=== Exercise ===
Nothing before the line containing "Answer in <instances>...</instances>. Mask" belongs in the answer; quote that line and all lines after it through the end of the material, word for word.

=== Records supplied ===
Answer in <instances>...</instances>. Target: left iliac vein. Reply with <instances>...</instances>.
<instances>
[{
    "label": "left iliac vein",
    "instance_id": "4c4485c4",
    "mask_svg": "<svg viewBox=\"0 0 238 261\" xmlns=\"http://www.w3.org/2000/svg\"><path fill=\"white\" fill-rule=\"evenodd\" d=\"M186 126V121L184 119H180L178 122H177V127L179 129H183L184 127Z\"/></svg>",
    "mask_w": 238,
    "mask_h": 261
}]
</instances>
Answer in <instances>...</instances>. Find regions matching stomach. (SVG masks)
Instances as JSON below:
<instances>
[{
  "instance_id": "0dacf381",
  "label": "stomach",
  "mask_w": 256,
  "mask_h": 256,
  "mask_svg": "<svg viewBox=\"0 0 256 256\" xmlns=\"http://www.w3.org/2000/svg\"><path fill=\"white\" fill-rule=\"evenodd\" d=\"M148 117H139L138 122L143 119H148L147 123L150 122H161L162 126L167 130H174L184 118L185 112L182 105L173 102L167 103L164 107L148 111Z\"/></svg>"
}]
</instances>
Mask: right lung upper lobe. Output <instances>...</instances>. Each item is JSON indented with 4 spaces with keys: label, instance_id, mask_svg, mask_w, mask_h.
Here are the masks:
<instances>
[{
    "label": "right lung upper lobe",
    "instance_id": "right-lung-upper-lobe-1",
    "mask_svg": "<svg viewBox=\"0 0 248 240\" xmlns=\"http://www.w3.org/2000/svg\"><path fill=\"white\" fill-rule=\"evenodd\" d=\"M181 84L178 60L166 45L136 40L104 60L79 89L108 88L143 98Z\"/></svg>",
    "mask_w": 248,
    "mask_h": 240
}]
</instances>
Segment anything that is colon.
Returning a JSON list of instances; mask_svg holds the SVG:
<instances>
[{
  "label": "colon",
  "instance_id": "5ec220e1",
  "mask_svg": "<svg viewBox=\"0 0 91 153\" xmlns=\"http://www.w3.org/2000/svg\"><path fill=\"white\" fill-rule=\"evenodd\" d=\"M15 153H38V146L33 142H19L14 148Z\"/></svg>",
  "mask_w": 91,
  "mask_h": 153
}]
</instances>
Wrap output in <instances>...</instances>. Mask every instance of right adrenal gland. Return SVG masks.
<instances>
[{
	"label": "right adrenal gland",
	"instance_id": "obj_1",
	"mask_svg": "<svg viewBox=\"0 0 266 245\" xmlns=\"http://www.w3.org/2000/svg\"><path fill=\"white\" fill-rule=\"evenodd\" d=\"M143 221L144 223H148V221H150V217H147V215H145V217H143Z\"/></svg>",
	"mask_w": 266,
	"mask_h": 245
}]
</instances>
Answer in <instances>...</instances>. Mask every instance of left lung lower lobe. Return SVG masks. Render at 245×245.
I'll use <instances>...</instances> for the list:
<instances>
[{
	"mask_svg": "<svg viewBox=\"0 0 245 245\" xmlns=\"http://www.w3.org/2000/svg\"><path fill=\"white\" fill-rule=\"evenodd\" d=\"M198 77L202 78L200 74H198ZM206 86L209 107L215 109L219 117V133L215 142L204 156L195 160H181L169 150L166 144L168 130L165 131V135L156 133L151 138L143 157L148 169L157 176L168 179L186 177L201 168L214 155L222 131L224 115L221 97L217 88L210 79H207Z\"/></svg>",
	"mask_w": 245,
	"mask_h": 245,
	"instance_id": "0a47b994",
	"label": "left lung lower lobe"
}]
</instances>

=== Exercise solution ===
Answer in <instances>...</instances>. Mask every instance of left lung lower lobe. Return SVG masks. Render at 245×245.
I'll use <instances>...</instances> for the list:
<instances>
[{
	"mask_svg": "<svg viewBox=\"0 0 245 245\" xmlns=\"http://www.w3.org/2000/svg\"><path fill=\"white\" fill-rule=\"evenodd\" d=\"M198 77L202 78L200 74H198ZM206 86L209 107L215 109L219 117V133L215 142L204 156L195 160H181L169 150L166 144L168 130L165 131V135L156 133L151 138L143 157L148 169L157 176L168 179L186 177L201 168L214 155L222 131L224 115L221 97L217 88L210 79H207Z\"/></svg>",
	"mask_w": 245,
	"mask_h": 245,
	"instance_id": "0a47b994",
	"label": "left lung lower lobe"
}]
</instances>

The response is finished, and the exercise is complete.